If my schedule looks something like this
Monday: Muay Thai 1 hr
Tuesday: weight training and conditioning 1 hr
Wednesday: light conditioning and shadow box 30 min
Thursday: Muay Thai 1 hr
Friday: weight training and conditioning 1 hr
Saturday: light conditioning and shadow box 30 min
Sunday: off

Would this be enough to have a steady increase in skill, power and speed?

My goal is to be able to hold my own and win a couple interclub fights but that’s it. I’ll probably end up getting a heavy bag and speed bag so I can put more work in at home but funds are a little tight.

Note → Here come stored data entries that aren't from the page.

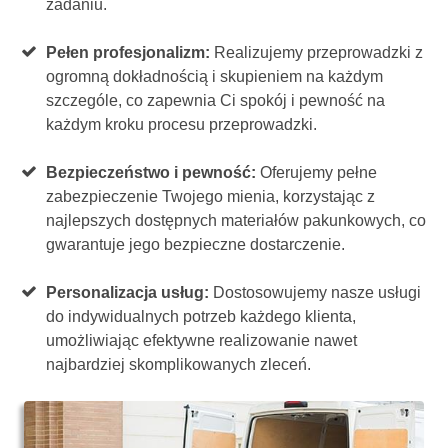
zadaniu.
Pełen profesjonalizm:
Realizujemy przeprowadzki z
ogromną dokładnością i skupieniem na każdym
szczególe, co zapewnia Ci spokój i pewność na
każdym kroku procesu przeprowadzki.
Bezpieczeństwo i pewność:
Oferujemy pełne
zabezpieczenie Twojego mienia, korzystając z
najlepszych dostępnych materiałów pakunkowych, co
gwarantuje jego bezpieczne dostarczenie.
Personalizacja usług:
Dostosowujemy nasze usługi
do indywidualnych potrzeb każdego klienta,
umożliwiając efektywne realizowanie nawet
najbardziej skomplikowanych zleceń.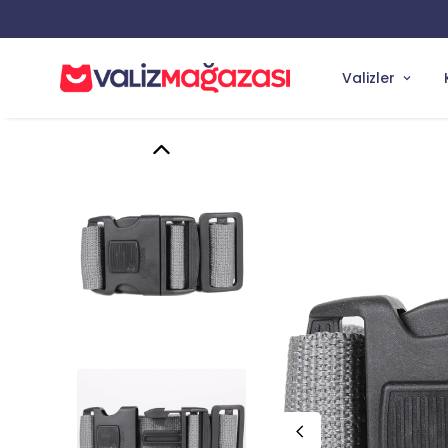
Valizler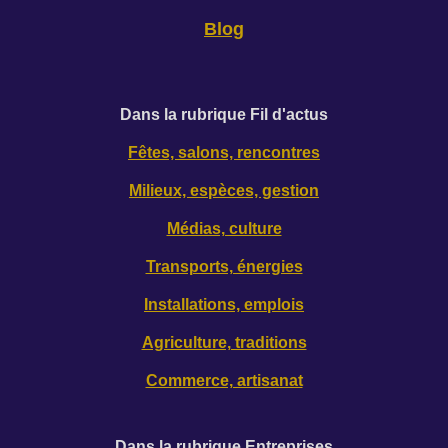
Blog
D
ans la rubrique Fil d'actus
Fêtes, salons, rencontres
Milieux, espèces, gestion
Médias, culture
Transports, énergies
Installations, emplois
Agriculture, traditions
Commerce, artisanat
Dans la rubrique Entreprises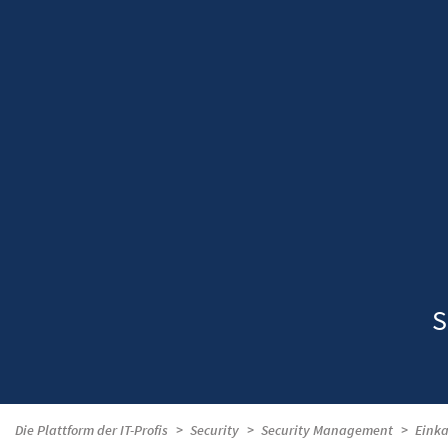
S
Die Plattform der IT-Profis
Security
Security Management
Einka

Thanks in advance.


----------



## Headhunter (Dec 2, 2017)

Of course you can train at home but you won't improve as quick as if you went to class but it's better than nothing


----------



## Gerry Seymour (Dec 2, 2017)

Practicing on your own outside class - if you do it well - will help you progress faster than classes, alone. Be sure you're only practicing at home using drills you're competent to practice. That means, if you get a new kick, for instance, and only spend 10 minutes on it in class, maybe don't start practicing that kick at home yet - maybe wait until you've had a bit more class time on it, so you're practicing something that's a reasonable approximation of a correct kick. Otherwise, you're likely to develop bad habits that take longer to correct.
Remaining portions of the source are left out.